Check MCO is not in degraded state
Check the machine-config operator clusteroperator resource for any errors which would indicate a problem with specific nodes or machineconfigpools. Refer Link
$ oc describe clusteroperator machine-config
Checking status of nodes
$ for node in $(oc get nodes -o name | awk -F'/' '{ print $2 }');do echo "-------------------- $node ------------------"; oc describe node $node | grep machineconfiguration.openshift.io/state; done
Understand known causes for MachineConfig Operator in degraded state.
Node hang/Kernel Crashes/OOM issues
OpenShift Container Platform runs on RHCOS, which is based on RHEL. Refer to OpenShift 4 node with cgroup out of memory and oom-kill errors for troubleshooting OOM issues. For additional troubleshooting and investigate Kernel issues refer to troubleshooting operating system issues.

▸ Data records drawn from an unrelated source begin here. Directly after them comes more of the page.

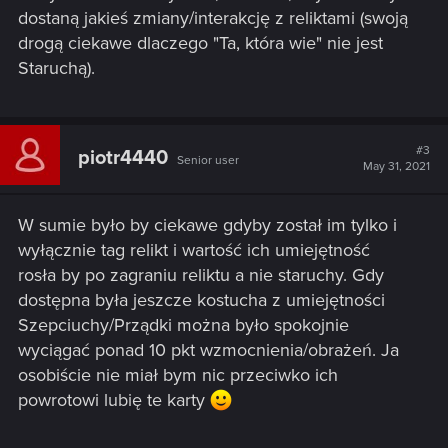
dostaną jakieś zmiany/interakcję z reliktami (swoją
drogą ciekawe dlaczego "Ta, która wie" nie jest
Staruchą).
#3
piotr4440
Senior user
May 31, 2021
W sumie było by ciekawe gdyby został im tylko i
wyłącznie tag relikt i wartość ich umiejętność
rosła by po zagraniu reliktu a nie staruchy. Gdy
dostępna była jeszcze kostucha z umiejętności
Szepciuchy/Prządki można było spokojnie
wyciągać ponad 10 pkt wzmocnienia/obrażeń. Ja
osobiście nie miał bym nic przeciwko ich
powrotowi lubię te karty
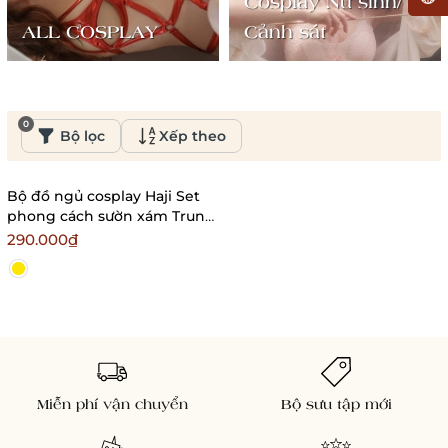
Cosplay Nữ sinh/
ALL COSPLAY
Cảnh sát
0
Bộ lọc
Xếp theo
Bộ đồ ngủ cosplay Haji Set
phong cách sườn xám Trung
Hoa xuyên thấu nhẹ nhàng
290.000₫
Bralettehousevn
Miễn phí vận chuyển
Bộ sưu tập mới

CRI-O container runtime issues
Verify if CRI-O panics below stack straces are seen in the logs:
$ journalctl -u kubelet.service --no-pager
Mar 14 15:23:27 worker-1 systemd[1]: crio-conmon-5e4a5efe282d3f77fe472d8810fa9a8a61 df545a6087a7e8ecaa9379b7f1fa5c.scope: Consumed 55ms CPU time
Mar 14 15:23:27 worker-1 crio[1636]: panic: close of closed channel
Mar 14 15:23:27 worker-1 crio[1636]: goroutine 5778599 [running]:
Mar 14 15:23:27 worker-1 crio[1636]: panic(0x55c2b280a280, 0x55c2b2aa4f90)
Mar 14 15:23:27 worker-1 crio[1636]: /usr/lib/golang/src/runtime/panic.go:1065 +0x565 fp=0xc001827530 sp=0xc001827468 pc=0x55c2b098e8a5
Mar 14 15:23:27 worker-1 crio[1636]: runtime.closechan(0xc00187e300)
Mar 14 15:23:27 worker-1 crio[1636]: /usr/lib/golang/src/runtime/chan.go:363 +0x3f5 fp=0xc001827570 sp=0xc001827530 pc=0x55c2b095cbb5
Refer crio panics with panic: close of closed channel
Troubleshooting CRI-O container runtime issues
Check resources usage
If the SystemMemoryExceedsReservation alert is observed, refer to SystemMemoryExceedsReservation alert received in OpenShift 4.
Verify node performance if any lack of memory or CPU, or I/O bandwith is occurring. Connect to the OpenShift Container Platform web console as cluster-admin and go to Monitoring->Dashboards and select the "Kubernetes / Compute Resources / Node (Pods)" dashboard to search for any spike in the resource consumption:
From this view is possible to determinate if there is any pod consuming too many resources, a good habit is to configure resources requests and limits. Refer to This content is not included.how to specify limits and requests for cpu and memory in OpenShift for additional information.